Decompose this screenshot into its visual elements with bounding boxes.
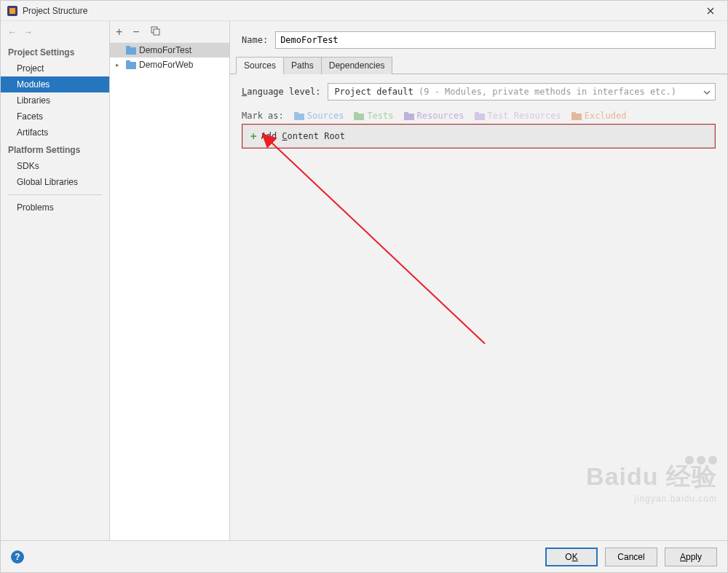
tab-paths[interactable]: Paths [283, 57, 322, 74]
help-icon[interactable]: ? [11, 550, 24, 564]
mark-test-resources[interactable]: Test Resources [475, 111, 561, 121]
expander-icon[interactable]: ▸ [116, 61, 123, 68]
add-content-root-button[interactable]: + Add Content Root Add Content Root [242, 125, 715, 148]
nav-libraries[interactable]: Libraries [1, 92, 109, 108]
mark-sources[interactable]: Sources [294, 111, 344, 121]
language-level-select[interactable]: Project default (9 - Modules, private me… [328, 83, 716, 100]
app-icon [7, 5, 18, 17]
name-label: Name: [242, 35, 268, 45]
language-level-hint: (9 - Modules, private methods in interfa… [419, 87, 676, 97]
chevron-down-icon [703, 87, 711, 97]
module-name-input[interactable] [275, 31, 716, 49]
svg-rect-1 [9, 8, 15, 14]
module-item-demoforweb[interactable]: ▸ DemoForWeb [110, 58, 229, 72]
mark-excluded[interactable]: Excluded [571, 111, 627, 121]
language-level-label: LLanguage level:anguage level: [242, 87, 320, 97]
svg-rect-12 [404, 114, 414, 120]
svg-rect-14 [475, 114, 485, 120]
tab-dependencies[interactable]: Dependencies [321, 57, 393, 74]
language-level-value: Project default [334, 87, 413, 97]
nav-problems[interactable]: Problems [1, 199, 109, 216]
module-label: DemoForTest [139, 45, 191, 55]
nav-back-icon[interactable]: ← [8, 27, 17, 37]
svg-line-18 [270, 141, 485, 344]
nav-modules[interactable]: Modules [1, 76, 109, 92]
nav-divider [8, 194, 102, 195]
nav-artifacts[interactable]: Artifacts [1, 125, 109, 141]
folder-icon [571, 112, 582, 120]
svg-rect-3 [154, 29, 159, 35]
svg-rect-9 [294, 112, 298, 114]
modules-tree-pane: + − DemoForTest ▸ [110, 21, 230, 540]
close-icon[interactable] [700, 1, 721, 20]
titlebar: Project Structure [1, 1, 727, 21]
platform-settings-header: Platform Settings [1, 141, 109, 158]
content-root-section: + Add Content Root Add Content Root [242, 124, 716, 149]
folder-icon [404, 112, 414, 120]
mark-resources[interactable]: Resources [404, 111, 464, 121]
svg-rect-13 [404, 112, 408, 114]
module-content-pane: Name: Sources Paths Dependencies LLangua… [230, 21, 727, 540]
folder-icon [294, 112, 304, 120]
apply-button[interactable]: ApplyApply [665, 548, 717, 566]
dialog-button-bar: ? OKOK Cancel ApplyApply [1, 540, 727, 572]
module-folder-icon [126, 60, 136, 69]
window-title: Project Structure [23, 6, 700, 16]
svg-rect-16 [571, 114, 582, 120]
tab-sources[interactable]: Sources [236, 57, 284, 74]
nav-sdks[interactable]: SDKs [1, 158, 109, 174]
module-item-demofortest[interactable]: DemoForTest [110, 43, 229, 58]
folder-icon [354, 112, 364, 120]
settings-nav-pane: ← → Project Settings Project Modules Lib… [1, 21, 110, 540]
project-settings-header: Project Settings [1, 43, 109, 60]
svg-rect-17 [571, 112, 576, 114]
cancel-button[interactable]: Cancel [605, 548, 657, 566]
svg-rect-5 [126, 46, 130, 49]
svg-rect-7 [126, 60, 130, 63]
svg-rect-8 [294, 114, 304, 120]
nav-global-libraries[interactable]: Global Libraries [1, 174, 109, 190]
ok-button[interactable]: OKOK [545, 548, 598, 566]
module-folder-icon [126, 46, 136, 55]
folder-icon [475, 112, 485, 120]
copy-module-icon[interactable] [150, 25, 160, 38]
module-label: DemoForWeb [139, 60, 193, 70]
nav-facets[interactable]: Facets [1, 108, 109, 125]
svg-rect-11 [354, 112, 358, 114]
add-module-icon[interactable]: + [116, 26, 122, 38]
mark-tests[interactable]: Tests [354, 111, 393, 121]
svg-rect-10 [354, 114, 364, 120]
remove-module-icon[interactable]: − [132, 26, 139, 38]
nav-project[interactable]: Project [1, 60, 109, 76]
plus-icon: + [250, 130, 256, 142]
svg-rect-15 [475, 112, 479, 114]
nav-forward-icon[interactable]: → [24, 27, 33, 37]
mark-as-label: Mark as: [242, 111, 284, 121]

:::

Throughout the material above, find every line holding "libraries" and copy it.

nav-libraries[interactable]: Libraries [1, 92, 109, 108]
nav-global-libraries[interactable]: Global Libraries [1, 174, 109, 190]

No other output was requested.